In financial regulations, a politically exposed person (PEP) is someone who has been entrusted with a prominent public function. A PEP generally presents a higher risk for potential involvement in bribery and corruption by virtue of their position and the influence that they may hold.
This includes a person who holds or has previously held an important public position in a state or international organisation. A person continues to be considered a PEP for 18 months after their position ends.

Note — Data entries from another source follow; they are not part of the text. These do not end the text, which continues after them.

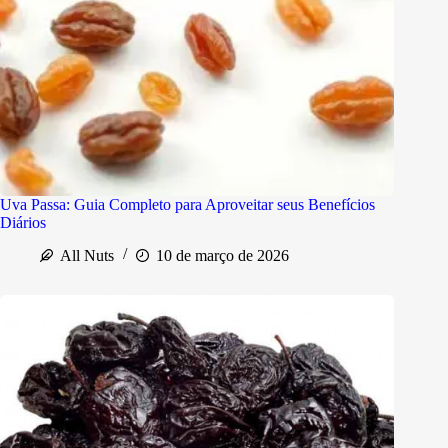
Uva Passa: Guia Completo para Aproveitar seus Benefícios
Diários
All Nuts
10 de março de 2026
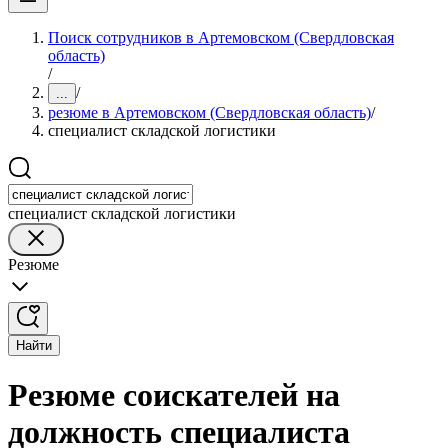
Поиск сотрудников в Артемовском (Свердловская
область)
/
/
...
резюме в Артемовском (Свердловская область)
/
специалист складской логистики
специалист складской логистики
Резюме
Найти
Резюме соискателей на
должность специалиста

Important public position in a state refers to roles such as:
- Head of State or Government, Minister, as well as Vice and Deputy minister
- Member of Parliament
- Board member in political parties
- Judge in the Supreme Court, Constitutional courts, or other judicial bodies at high level whose decisions can be appealed only exceptionally
- Higher official at audit authorities and member of governing bodies in Central Banks
- Ambassador, Head of mission, as well as Senior officer in Försvarsmakten (Swedish armed forces)
- People who are included in government owned companies’ management-, executive or control bodies
An important public function in an international organisation refers to functions such as Directors, Deputy directors, Board members and people who hold similar positions.
RCA stands for Relatives and Close Associates of a PEP. The list of people who may qualify as RCA includes:
- Spouses and partners
- Uncles, aunts, cousins
- Spouses/parents of children
- Close friends
- Legal advisors
- Business associates
RCAs may also be joint beneficial owners of an entity in which PEP has an interest, or may be the sole beneficial owner of an entity set up for the benefit of a PEP.